→ Task to complete: Filter the data for lines with the word "produs" and copy those lines.

(Exercise data Opens)

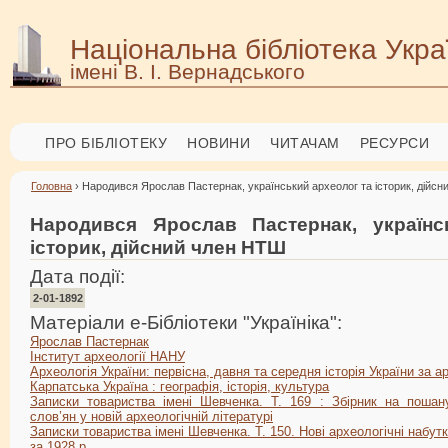
Національна бібліотека Укра
імені В. І. Вернадського
ПРО БІБЛІОТЕКУ
НОВИНИ
ЧИТАЧАМ
РЕСУРСИ
Головна
› Народився Ярослав Пастернак, український археолог та історик, дійс
Народився Ярослав Пастернак, українс
історик, дійсний член НТШ
Дата події:
2-01-1892
Матеріали е-Бібліотеки "Україніка":
Ярослав Пастернак
Інститут археології НАНУ
Археологія України: первісна, давня та середня історія України за
Карпатська Україна : географія, історія, культура
Записки товариства імені Шевченка. Т. 169 : Збірник на пошан
слов’ян у новій археологічній літературі
Записки товариства імені Шевченка. Т. 150. Нові археологічні набут
за 1928 р.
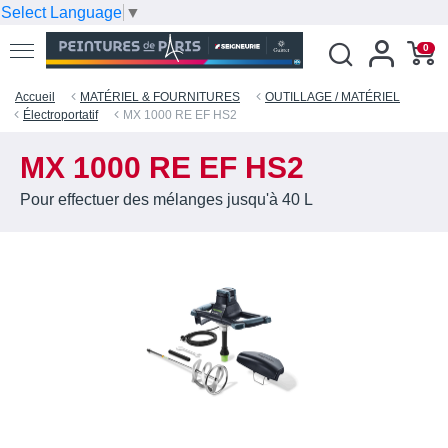
Select Language
▼
0
Accueil
MATÉRIEL & FOURNITURES
OUTILLAGE / MATÉRIEL
Électroportatif
MX 1000 RE EF HS2
MX 1000 RE EF HS2
Pour effectuer des mélanges jusqu'à 40 L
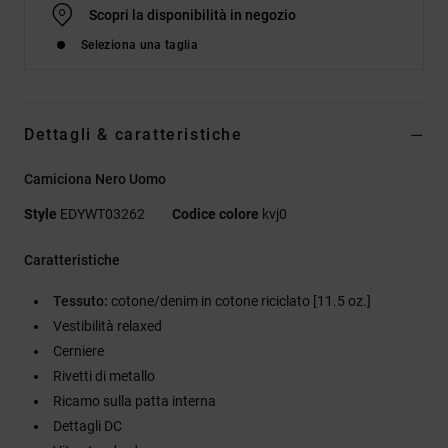
Scopri la disponibilità in negozio
Seleziona una taglia
Dettagli & caratteristiche
Camiciona Nero Uomo
Style
EDYWT03262
Codice colore
kvj0
Caratteristiche
Tessuto:
cotone/denim in cotone riciclato [11.5 oz.]
Vestibilità relaxed
Cerniere
Rivetti di metallo
Ricamo sulla patta interna
Dettagli DC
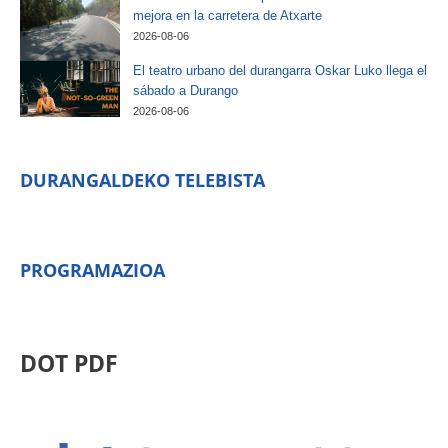
mejora en la carretera de Atxarte
2026-08-06
El teatro urbano del durangarra Oskar Luko llega el
sábado a Durango
2026-08-06
DURANGALDEKO TELEBISTA
PROGRAMAZIOA
DOT PDF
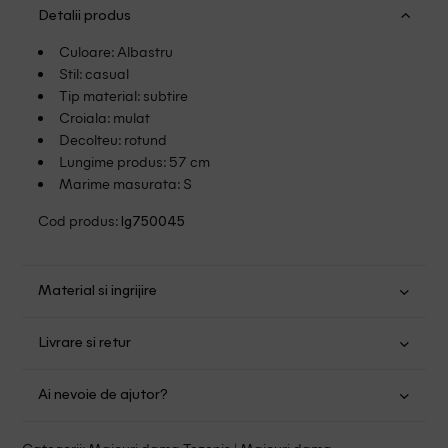
Detalii produs
Culoare: Albastru
Stil: casual
Tip material: subtire
Croiala: mulat
Decolteu: rotund
Lungime produs: 57 cm
Marime masurata: S
Cod produs:
lg750045
Material si ingrijire
Spalare usoara la 30
Livrare si retur
Nu folositi inalbitor
Nu uscati in uscator
Transport Gratuit pentru orice comanda cu o valoare mai
Se pot calca
Ai nevoie de ajutor?
mare de 149.00 lei.
Fara curatare chimica
Suntem aici pentru a te ajuta:
Politica livrare
Categorii:
Maiouri dama Tezenis
|
Maiouri dama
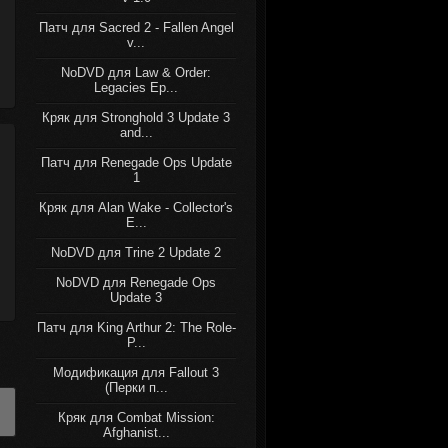
Патч для Sacred 2 - Fallen Angel
v...
NoDVD для Law & Order:
Legacies Ep...
Кряк для Stronghold 3 Update 3
and...
Патч для Renegade Ops Update
1
Кряк для Alan Wake - Collector's
E...
NoDVD для Trine 2 Update 2
NoDVD для Renegade Ops
Update 3
Патч для King Arthur 2: The Role-
P...
Модификация для Fallout 3
(Перки п...
Кряк для Combat Mission:
Afghanist...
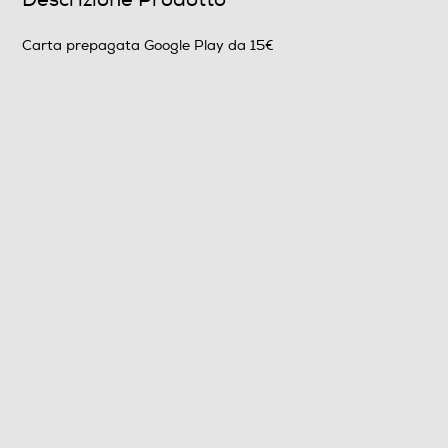
Carta prepagata Google Play da 15€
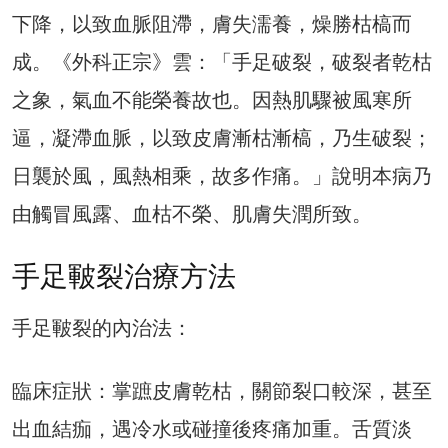
下降，以致血脈阻滯，膚失濡養，燥勝枯槁而
成。《外科正宗》雲：「手足破裂，破裂者乾枯
之象，氣血不能榮養故也。因熱肌驟被風寒所
逼，凝滯血脈，以致皮膚漸枯漸槁，乃生破裂；
日襲於風，風熱相乘，故多作痛。」說明本病乃
由觸冒風露、血枯不榮、肌膚失潤所致。
手足皸裂治療方法
手足皸裂的內治法：
臨床症狀：掌蹠皮膚乾枯，關節裂口較深，甚至
出血結痂，遇冷水或碰撞後疼痛加重。舌質淡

(Exercise data Closes)

→ Your response:
Detalii produs
Lungime produs: 57 cm
Cod produs:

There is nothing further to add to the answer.